Le Conseil électoral provisoire (CEP) a officiellement transmis au gouvernement son calendrier électoral pour la période 2026-2027. Selon ce document adressé au Premier ministre Alix Didier Fils-Aimé le 23 juillet, le premier tour des élections présidentielles et législatives est programmé pour le 13 décembre 2026, tandis que la publication des résultats définitifs est prévue le 7 mars 2027.
Si ce calendrier est respecté, la transition politique actuellement en cours devrait s'achever avec l'installation des nouvelles autorités élues. Le document prévoit en effet que l'ensemble des postes électifs, y compris ceux des collectivités territoriales, seront pourvus d'ici le 12 mars 2027.
Dans sa correspondance, le président du CEP, Jacques Desrosiers, précise que le processus débutera par l'inscription des électeurs à partir du 20 juillet 2026. Les candidatures aux élections présidentielle et législatives pourront ensuite être déposées entre le 20 août et le 2 octobre 2026.
La campagne électorale précédant le premier tour se déroulera du 5 octobre au 12 décembre 2026. Le scrutin du 13 décembre concernera simultanément l'élection présidentielle, les élections législatives ainsi que le référendum sur la Constitution. Les résultats définitifs de cette première étape devraient être proclamés le 9 janvier 2027.

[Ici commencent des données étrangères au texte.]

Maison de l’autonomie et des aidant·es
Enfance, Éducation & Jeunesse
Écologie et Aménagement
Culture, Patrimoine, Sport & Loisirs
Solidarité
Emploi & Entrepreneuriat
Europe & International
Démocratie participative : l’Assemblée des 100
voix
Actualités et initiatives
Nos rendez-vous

Le second tour des élections présidentielles et législatives est fixé au 21 février 2027, après une campagne qui s'étendra du 10 janvier au 20 février. Les élections des collectivités territoriales se tiendront également à cette date. Les résultats définitifs des scrutins présidentiel et législatif sont attendus le 7 mars 2027, tandis que ceux des collectivités territoriales devraient être publiés le 12 mars.
Le président du CEP rappelle toutefois que ce calendrier demeure tributaire de plusieurs conditions essentielles. Il souligne en premier lieu la nécessité d'un environnement sécuritaire permettant la libre circulation des électeurs, des candidats, du personnel électoral et du matériel de vote sur l'ensemble du territoire. Il insiste également sur la disponibilité, en temps voulu, des ressources financières indispensables à l'organisation du processus électoral.
Enfin, Jacques Desrosiers appelle à une mobilisation de toutes les parties prenantes, qu'il s'agisse des autorités nationales ou des partenaires internationaux. Selon lui, cet engagement collectif est indispensable pour garantir le respect du calendrier et assurer la tenue d'élections crédibles, inclusives et transparentes.
Si ces conditions sont réunies, ce calendrier pourrait marquer la fin de la transition politique en cours et ouvrir la voie au retour d'institutions élues au plus tard en mars 2027.